How to enable a genomic revolution without risking a data privacy catastrophe
Data security and compliance are recurring themes in the many conversations I have with researchers and organisations in life sciences. This isn’t surprising, considering the vertiginous amount of data being produced in the genomics space (check out my previous article on how big data is impeding genomics progress).
To foment meaningful scientific exploration, it is essential that researchers have access to vast quantities of distributed genomic data. At the same time, to protect individuals’ privacy, researchers must take exceptional measures to anonymise and de-identify participants’ genomic data to comply with relevant regulations such as the European data protection law, General Data Protection Regulation (GDPR) and the Health Insurance Portability and Accountability Act (HIPAA) Safe Harbor rule in the United States. This conundrum is posing serious challenges for pharmaceutical and genomics-driven organisations today.
Anonymisation and de-identification of patient data are incredibly difficult to ensure. At its core, genomic data can never be made truly anonymised because each person’s genetic code is unique. In fact, it has been demonstrated that the re-identification of ‘anonymised’ data is possible: researchers were able to identify more than 40% of participants in the Personal Genome Project (PGP) by name using genomic data, genealogical data and public records.
And genomic data security concerns are not limited to participants in research projects.

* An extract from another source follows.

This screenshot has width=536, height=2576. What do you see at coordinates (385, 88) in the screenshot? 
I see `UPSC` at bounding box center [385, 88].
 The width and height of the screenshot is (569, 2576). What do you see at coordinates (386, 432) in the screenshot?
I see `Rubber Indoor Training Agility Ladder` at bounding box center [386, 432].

If you have ever taken a direct-to-consumer (DTC) genetic test from companies such as 23andMe and Ancestry, you should also be concerned about who has access to your genetic data.

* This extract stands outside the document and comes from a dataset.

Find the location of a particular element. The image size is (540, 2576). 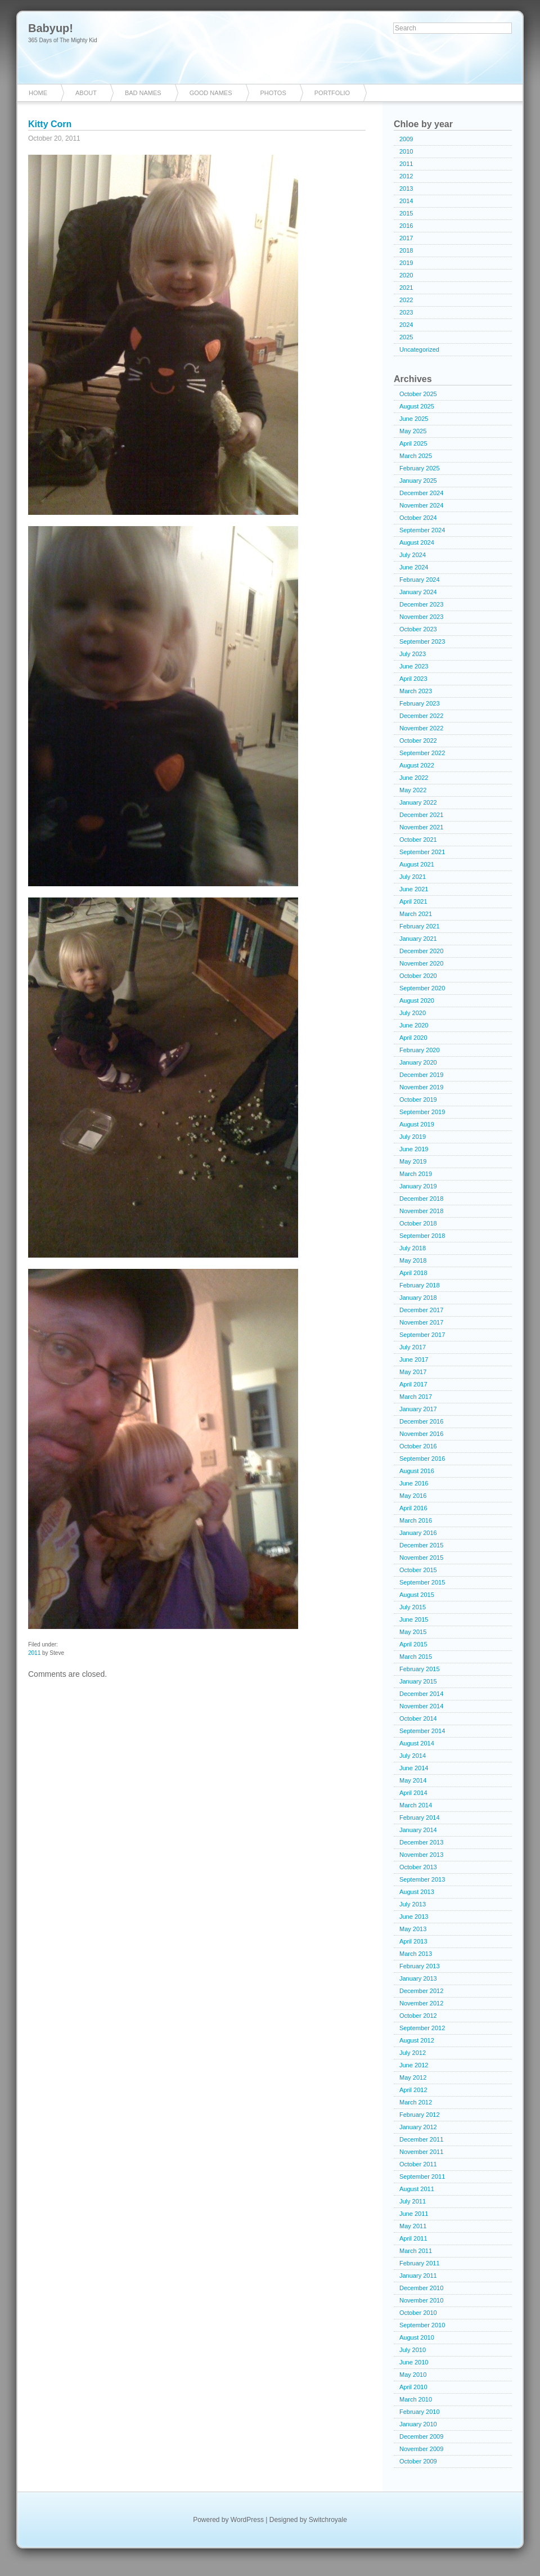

DTC genetic testing companies are compiling huge databases with their customers’ genetic data, often enriched with personal health information. It has recently been estimated that over 60% of Americans of Northern European descent, the primary customer segment buying genetic kits, can be identified through such databases. Within two to three years, 90% of Americans of European descent will be identifiable from their DNA. Further, as genomic information is shared among blood relatives, the identification of one family member may affect the entire family’s privacy.

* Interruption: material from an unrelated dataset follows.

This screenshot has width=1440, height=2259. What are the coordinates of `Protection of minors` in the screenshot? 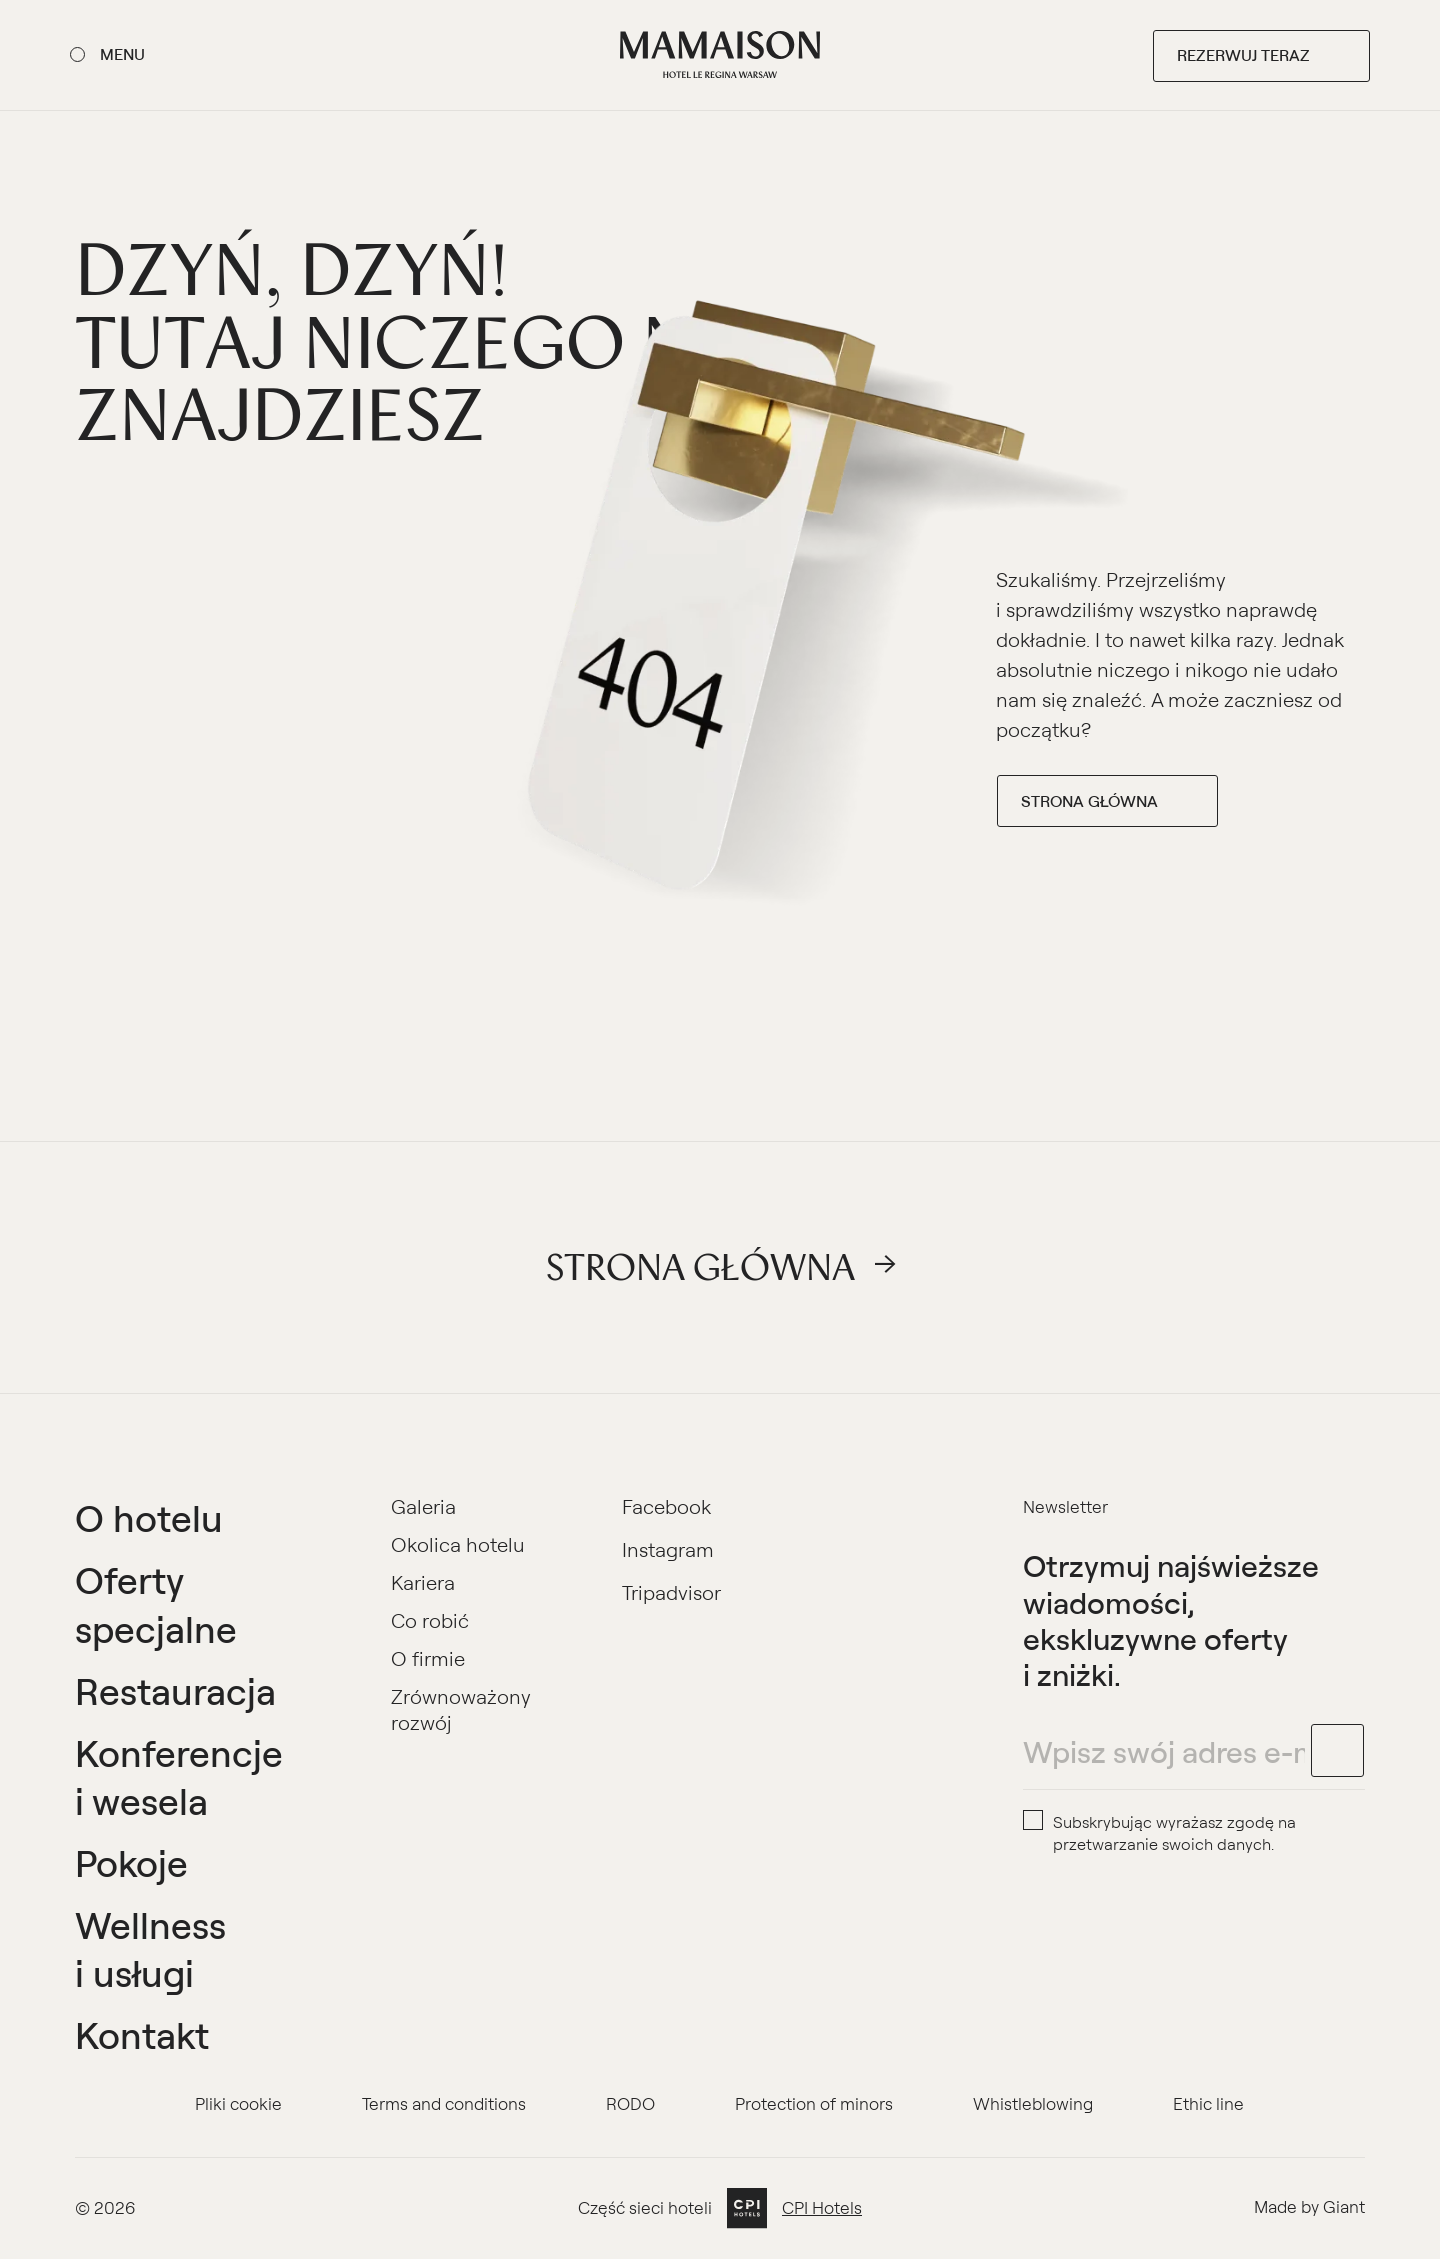 It's located at (814, 2103).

Pharmaceutical companies also want in on the action – these data treasure troves underpin a great deal of drug and therapy development. Just last year, GlaxoSmithKline purchased a $300 million stake in 23andMe, giving the pharmaceutical giant access to the genetic data of roughly 10 million individuals who have submitted a 23andMe DNA kit.
So, our genomic data is never 100% safe. The risks are amplified when one organisation shares sensitive data with another, because data movement increases the chances that it may be intercepted by unintended third parties. A Cambridge Analytica type data scandal in genomics would fundamentally erode critical public trust and throw life sciences back a decade. If patients and consumers are scared to have their DNA analysed, this will affect the critical basis of modern research, with disastrous effects for those urgently needing new and better treatments.
The question I ask people in life sciences is this – why should personal and sensitive data ever need be copied and/or transferred in the first place?
The answer is – It doesn’t, and it shouldn’t.
Genetic data privacy and compliance are ensured when federated data analysis methods are employed, which allows researchers to abstract analysis on top of secure multi-party computation systems. Essentially, data never moves. Instead of relying on certifications ‘guaranteeing’ safe handling of classified data, a federated approach allows two or more parties in a distributed system to perform secure analysis without exposing private data to risks. I call this security-by-design. Federation solidifies upon the zero-trust principle best practices to effectively minimise potential threats and data compliance breaches.
Scaling genetic big data analyses for millions of individuals’ data is an overwhelming challenge and security and compliance are paramount considerations. Lifebit CloudOS eliminates this challenge in a federated way. Unlike any other genomics platform, with Lifebit CloudOS, analyses run over distributed data where the data resides rather than having to move data. Organisations that have deployed Lifebit CloudOS tell me they no longer worry about the very real risks that moving and sharing sensitive data posed prior to adopting Lifebit’s federated solution.
We engineered Lifebit CloudOS as a fully federated multiparty system that allows genomics data to stay in your own secure cloud, HPC or hybrid IT environment. Lifebit CloudOS does not ingest or transfer any data, metadata or log information. By applying highly optimised privacy-preserving and secure computation techniques to safeguard genomic data sharing and analysis, we are now much closer to solving the issue of genetic data privacy and compliance.